■ Exercise prompt ■
Using the listing below, please print exactly the lines from the one with "Informations complémentaires" through the one with "Kunt u een kosten-item". Leave out every picture.

■ Listed records ■

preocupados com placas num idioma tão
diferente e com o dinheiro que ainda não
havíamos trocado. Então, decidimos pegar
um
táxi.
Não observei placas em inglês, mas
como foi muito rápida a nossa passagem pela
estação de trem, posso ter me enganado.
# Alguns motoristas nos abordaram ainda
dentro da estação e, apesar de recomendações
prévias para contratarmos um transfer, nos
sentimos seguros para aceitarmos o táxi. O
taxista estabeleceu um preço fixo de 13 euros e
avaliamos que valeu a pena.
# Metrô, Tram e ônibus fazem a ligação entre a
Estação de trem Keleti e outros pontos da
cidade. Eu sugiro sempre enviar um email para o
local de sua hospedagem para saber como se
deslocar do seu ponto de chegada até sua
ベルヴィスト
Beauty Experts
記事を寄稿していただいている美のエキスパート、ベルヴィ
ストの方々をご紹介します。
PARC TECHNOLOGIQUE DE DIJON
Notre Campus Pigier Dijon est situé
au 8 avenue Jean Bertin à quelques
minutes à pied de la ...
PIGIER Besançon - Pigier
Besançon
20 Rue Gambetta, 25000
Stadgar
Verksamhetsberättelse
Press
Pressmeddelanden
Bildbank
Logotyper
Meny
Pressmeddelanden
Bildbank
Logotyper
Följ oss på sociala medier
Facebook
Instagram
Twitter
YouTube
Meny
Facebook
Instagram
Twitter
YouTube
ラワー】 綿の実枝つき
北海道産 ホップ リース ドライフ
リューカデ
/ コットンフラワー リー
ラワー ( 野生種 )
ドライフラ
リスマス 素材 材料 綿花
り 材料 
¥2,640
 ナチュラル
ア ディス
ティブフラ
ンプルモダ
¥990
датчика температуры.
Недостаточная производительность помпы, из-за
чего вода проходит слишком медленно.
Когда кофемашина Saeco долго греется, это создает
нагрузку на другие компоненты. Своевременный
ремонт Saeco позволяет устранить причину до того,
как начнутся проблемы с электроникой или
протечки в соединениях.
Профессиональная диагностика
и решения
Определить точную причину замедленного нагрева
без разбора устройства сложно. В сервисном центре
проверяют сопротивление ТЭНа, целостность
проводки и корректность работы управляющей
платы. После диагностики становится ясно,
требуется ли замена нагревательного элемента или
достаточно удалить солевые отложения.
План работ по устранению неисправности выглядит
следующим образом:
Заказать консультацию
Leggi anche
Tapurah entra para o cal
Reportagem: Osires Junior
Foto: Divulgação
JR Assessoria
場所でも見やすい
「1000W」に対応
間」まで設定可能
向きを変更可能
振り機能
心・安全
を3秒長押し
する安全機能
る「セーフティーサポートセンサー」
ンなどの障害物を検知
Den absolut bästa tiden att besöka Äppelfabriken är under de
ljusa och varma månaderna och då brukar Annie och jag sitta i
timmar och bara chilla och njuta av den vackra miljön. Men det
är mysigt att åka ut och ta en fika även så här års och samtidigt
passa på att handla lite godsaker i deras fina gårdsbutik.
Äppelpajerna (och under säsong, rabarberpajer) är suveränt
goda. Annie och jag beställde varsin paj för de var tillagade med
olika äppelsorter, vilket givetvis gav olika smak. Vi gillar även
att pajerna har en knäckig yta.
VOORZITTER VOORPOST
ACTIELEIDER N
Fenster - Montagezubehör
...
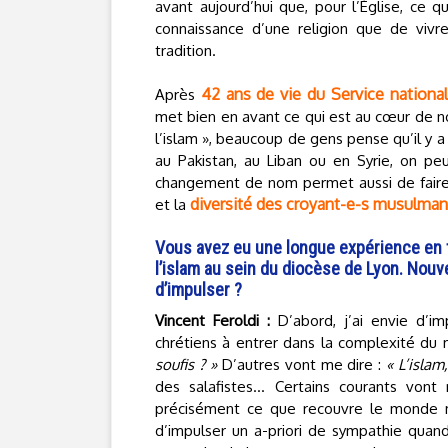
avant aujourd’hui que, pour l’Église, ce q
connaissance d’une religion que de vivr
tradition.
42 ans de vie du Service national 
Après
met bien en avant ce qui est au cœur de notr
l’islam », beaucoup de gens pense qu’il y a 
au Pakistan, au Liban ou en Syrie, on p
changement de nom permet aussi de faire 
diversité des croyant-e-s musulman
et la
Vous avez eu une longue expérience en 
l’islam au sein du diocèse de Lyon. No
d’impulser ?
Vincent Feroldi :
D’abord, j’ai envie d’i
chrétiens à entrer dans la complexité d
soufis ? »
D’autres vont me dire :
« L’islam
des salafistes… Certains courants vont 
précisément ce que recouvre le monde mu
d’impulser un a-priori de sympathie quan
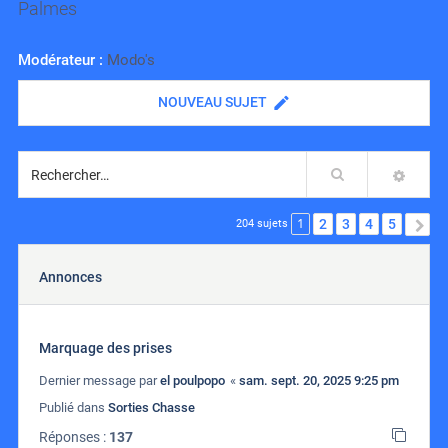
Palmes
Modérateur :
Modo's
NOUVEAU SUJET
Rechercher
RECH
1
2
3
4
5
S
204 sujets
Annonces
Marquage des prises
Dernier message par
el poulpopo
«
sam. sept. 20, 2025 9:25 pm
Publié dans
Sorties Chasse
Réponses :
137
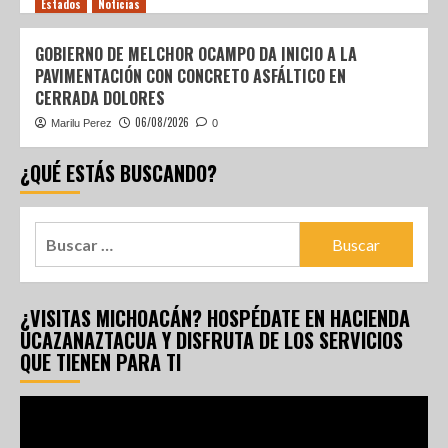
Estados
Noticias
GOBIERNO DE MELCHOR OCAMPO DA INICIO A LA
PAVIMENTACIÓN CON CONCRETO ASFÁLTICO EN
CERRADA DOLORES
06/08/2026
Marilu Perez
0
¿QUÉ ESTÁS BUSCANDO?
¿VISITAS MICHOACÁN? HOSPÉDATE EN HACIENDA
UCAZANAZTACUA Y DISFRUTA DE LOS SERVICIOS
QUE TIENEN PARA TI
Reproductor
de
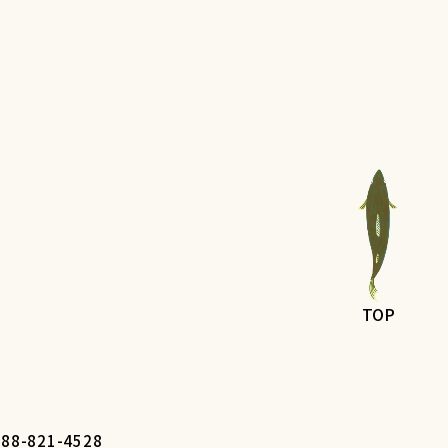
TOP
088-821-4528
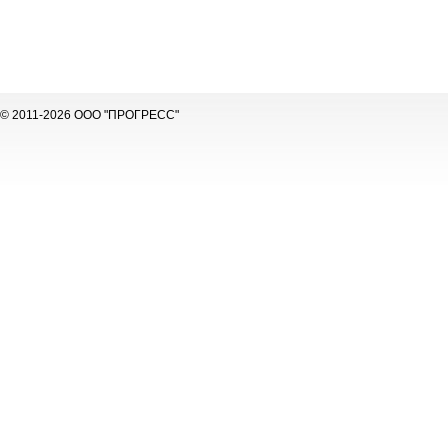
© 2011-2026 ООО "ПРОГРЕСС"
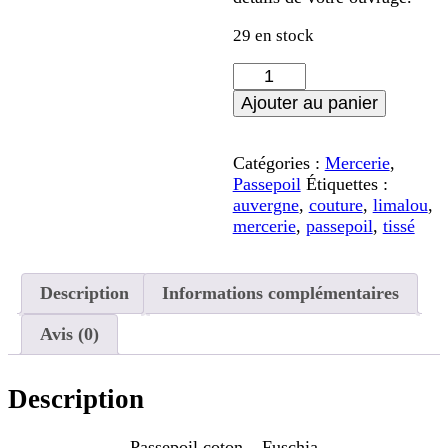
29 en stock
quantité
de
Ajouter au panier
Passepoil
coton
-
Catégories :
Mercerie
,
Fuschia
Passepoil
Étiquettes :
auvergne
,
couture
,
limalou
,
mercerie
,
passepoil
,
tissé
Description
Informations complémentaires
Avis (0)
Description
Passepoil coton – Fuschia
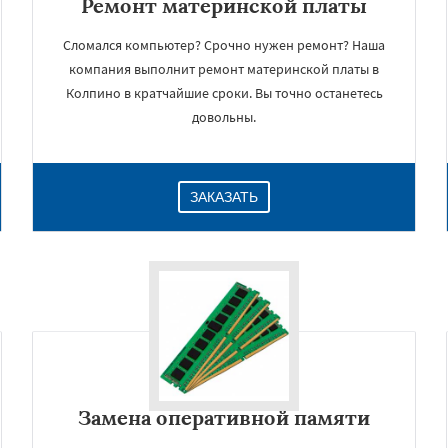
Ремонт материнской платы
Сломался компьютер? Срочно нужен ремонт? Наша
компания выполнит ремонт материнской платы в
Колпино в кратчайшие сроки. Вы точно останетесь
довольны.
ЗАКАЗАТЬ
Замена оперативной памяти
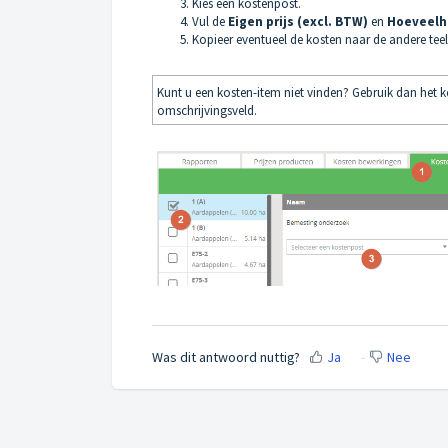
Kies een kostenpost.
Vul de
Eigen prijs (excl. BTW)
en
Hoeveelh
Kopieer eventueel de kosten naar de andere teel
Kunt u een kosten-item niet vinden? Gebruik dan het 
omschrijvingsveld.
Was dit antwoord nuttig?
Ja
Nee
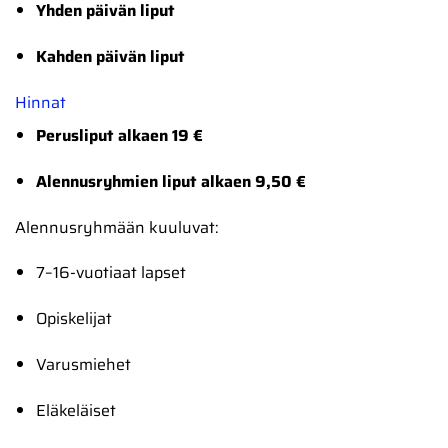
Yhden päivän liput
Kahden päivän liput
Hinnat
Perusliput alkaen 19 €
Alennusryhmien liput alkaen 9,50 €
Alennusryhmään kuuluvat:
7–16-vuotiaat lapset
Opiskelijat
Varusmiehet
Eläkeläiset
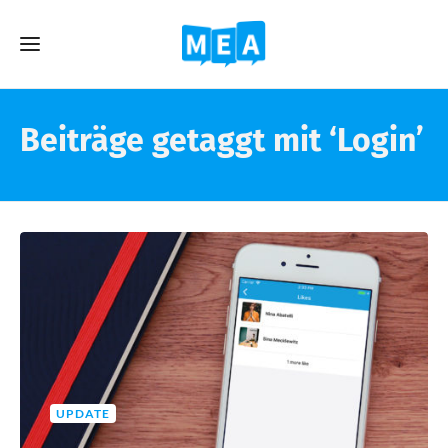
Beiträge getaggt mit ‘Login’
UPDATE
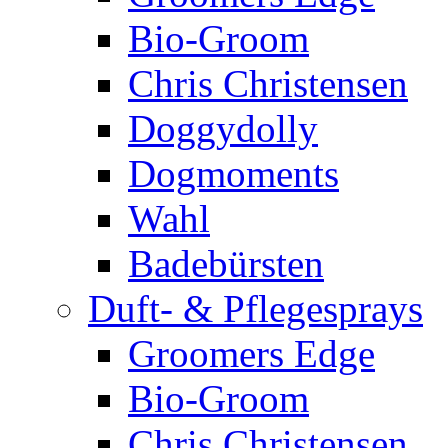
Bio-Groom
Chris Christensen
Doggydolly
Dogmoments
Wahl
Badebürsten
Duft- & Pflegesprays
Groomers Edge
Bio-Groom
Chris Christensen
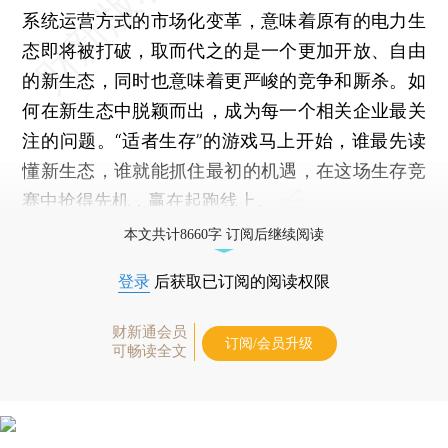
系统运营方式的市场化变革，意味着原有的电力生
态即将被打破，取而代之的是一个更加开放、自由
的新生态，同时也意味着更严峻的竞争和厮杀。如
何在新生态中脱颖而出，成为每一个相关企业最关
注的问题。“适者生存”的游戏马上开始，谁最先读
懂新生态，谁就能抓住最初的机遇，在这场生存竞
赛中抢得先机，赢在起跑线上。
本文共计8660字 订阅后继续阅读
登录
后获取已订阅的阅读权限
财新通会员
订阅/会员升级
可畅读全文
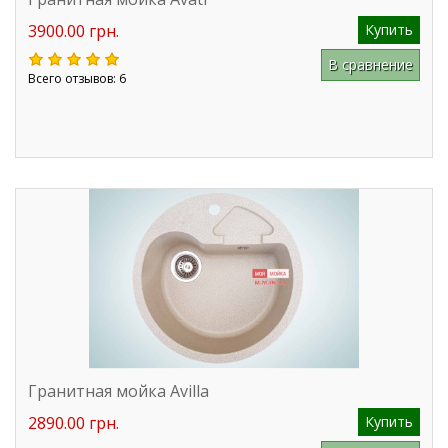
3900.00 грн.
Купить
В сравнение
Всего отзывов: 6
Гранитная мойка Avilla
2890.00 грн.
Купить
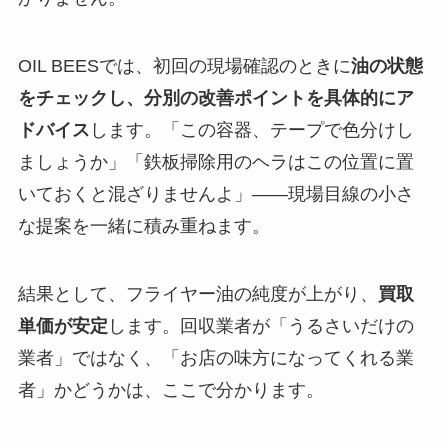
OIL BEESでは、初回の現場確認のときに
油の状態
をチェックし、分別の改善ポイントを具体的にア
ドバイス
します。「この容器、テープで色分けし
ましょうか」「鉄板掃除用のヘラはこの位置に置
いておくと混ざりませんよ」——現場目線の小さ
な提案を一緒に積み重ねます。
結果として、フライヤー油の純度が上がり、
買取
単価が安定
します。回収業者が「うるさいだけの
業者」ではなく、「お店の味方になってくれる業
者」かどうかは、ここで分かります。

■ Answer section ■
Informations complémentaires
Avis (0)
Description
Passepoil coton – Fuschia
Ремонт материнской платы
Сломался компьютер? Срочно нужен ремонт? Наша
компания выполнит ремонт материнской платы в
Колпино в кратчайшие сроки. Вы точно останетесь
довольны.
ЗАКАЗАТЬ
Замена оперативной памяти
Kies een kostenpost.
Vul de
Eigen prijs (excl. BTW)
en
Hoeveelh
Kopieer eventueel de kosten naar de andere teel
Kunt u een kosten-item niet vinden? Gebruik dan het 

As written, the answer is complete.